If a Christian is in danger of death, any priest can give him Confirmation.Indeed the Church desires that none of her children, even the youngest, should depart this world without having been perfected by the Holy Spirit with the gift of Christ’s fullness.
Confirmation perfects Baptismal grace; it is the sacrament which gives the Holy Spirit in order to root us more deeply in the divine filiation, incorporate us more firmly into Christ, strengthen our bond with the Church, associate us more closely with her mission, and help us bear witness to the Christian faith in words accompanied by deeds.
Confirmation, like Baptism, imprints a spiritual mark or indelible character on the Christian’s soul; for this reason one can receive this sacrament only once in one’s life.
In the East this sacrament is administered immediately after Baptism and is followed by participation in the Eucharist; this tradition highlights the unity of the three sacraments of Christian initiation. In the Latin Church this sacrament is administered when the age of reason has been reached, and its celebration is ordinarily reserved to the bishop, thus signifying that this sacrament strengthens the ecclesial bond.

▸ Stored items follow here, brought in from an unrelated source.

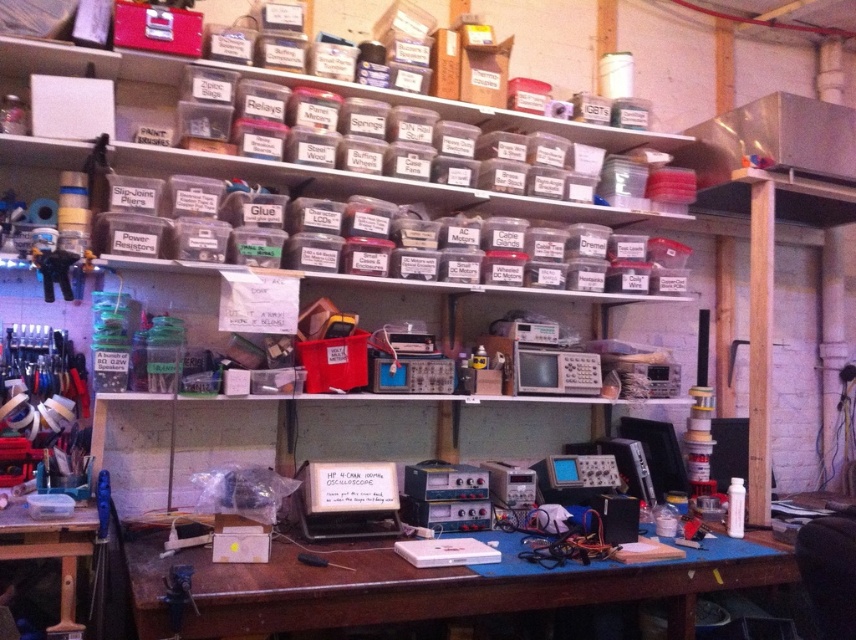 Which of these two, blue plastic table at lower center or clear plastic table at lower left, stands shorter?

clear plastic table at lower left is shorter.

Does blue plastic table at lower center appear on the left side of clear plastic table at lower left?

Incorrect, blue plastic table at lower center is not on the left side of clear plastic table at lower left.

Image resolution: width=856 pixels, height=640 pixels. What are the coordinates of `blue plastic table at lower center` in the screenshot? It's located at (428, 586).

Find the location of a particular element. The image size is (856, 640). blue plastic table at lower center is located at coordinates (428, 586). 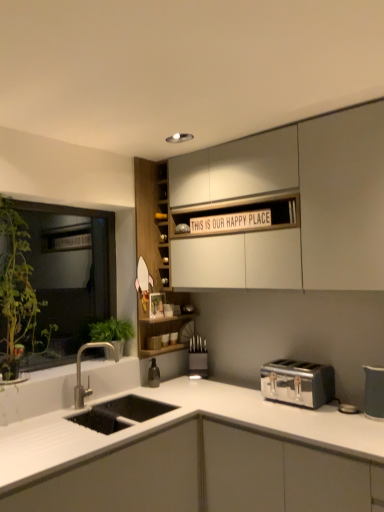 At what (x,y) coordinates should I click in order to perform the action: click on free spot in front of metallic knife block at center, which is the 1th appliance from left to right. Please return your answer as a coordinate pair (x, y). Image resolution: width=384 pixels, height=512 pixels. Looking at the image, I should click on (199, 385). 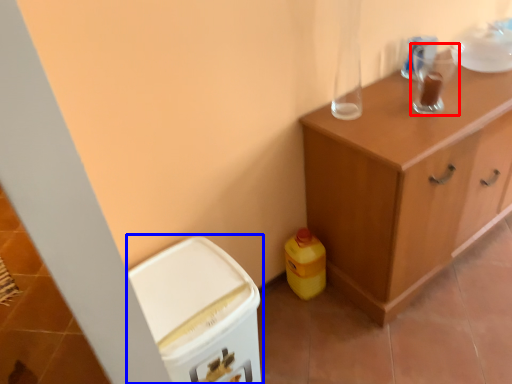 Question: Which object is closer to the camera taking this photo, appliance (highlighted by a red box) or cabinetry (highlighted by a blue box)?

Choices:
 (A) appliance
 (B) cabinetry

Answer: (B) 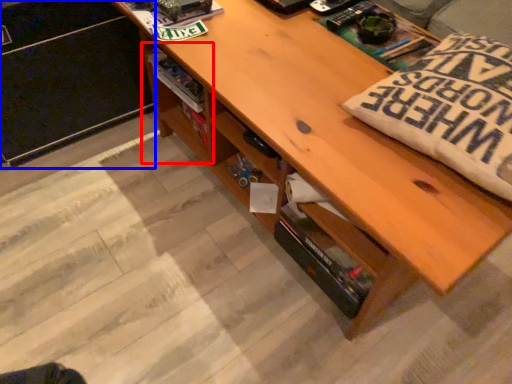 Question: Which point is closer to the camera, shelf (highlighted by a red box) or file cabinet (highlighted by a blue box)?

Choices:
 (A) shelf
 (B) file cabinet

Answer: (B) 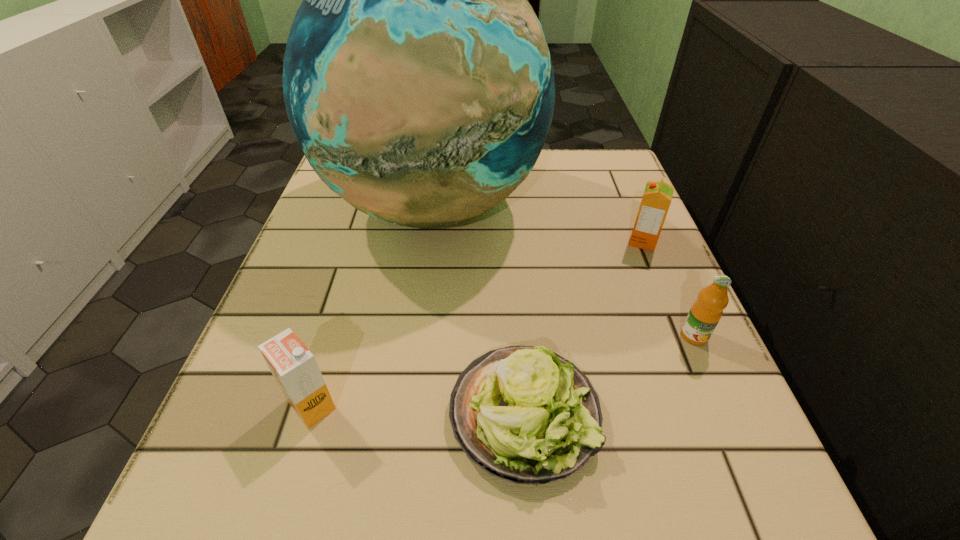 Identify which object is the second nearest to the farthest orange juice. Please provide its 2D coordinates. Your answer should be formatted as a tuple, i.e. [(x, y)], where the tuple contains the x and y coordinates of a point satisfying the conditions above.

[(705, 313)]

Where is `the second closest object to the second farthest orange juice`? The height and width of the screenshot is (540, 960). the second closest object to the second farthest orange juice is located at coordinates (657, 197).

Select which orange juice is the third closest to the tallest object. Please provide its 2D coordinates. Your answer should be formatted as a tuple, i.e. [(x, y)], where the tuple contains the x and y coordinates of a point satisfying the conditions above.

[(705, 313)]

Identify the location of orange juice identified as the second closest to the globe. (294, 367).

Find the location of `vacant space that satisfies the following two spatial constraints: 1. on the back side of the tallest object; 2. on the left side of the nearest orange juice`. vacant space that satisfies the following two spatial constraints: 1. on the back side of the tallest object; 2. on the left side of the nearest orange juice is located at coordinates (372, 206).

Locate an element on the screen. This screenshot has width=960, height=540. free location that satisfies the following two spatial constraints: 1. on the back side of the tallest object; 2. on the right side of the leftmost orange juice is located at coordinates (372, 206).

A candidate for Confirmation who has attained the age of reason must profess the faith, be in the state of grace, have the intention of receiving the sacrament, and be prepared to assume the role of disciple and witness to Christ, both within the ecclesial community and in temporal affairs.
The essential rite of Confirmation is anointing the forehead of the baptized with sacred chrism (in the East other sense-organs as well), together with the laying on of the minister’s hand and the words: “Accipe signaculum doni Spiritus Sancti” (Be sealed with the Gift of the Holy Spirit.) in the Roman rite, or: Signaculum doni Spiritus Sancti [the seal of the gift of the Holy Spirit] in the Byzantine rite.
When Confirmation is celebrated separately from Baptism, its connection with Baptism is expressed, among other ways, by the renewal of baptismal promises. The celebration of Confirmation during the Eucharist helps underline the unity of the sacraments of Christian initiation.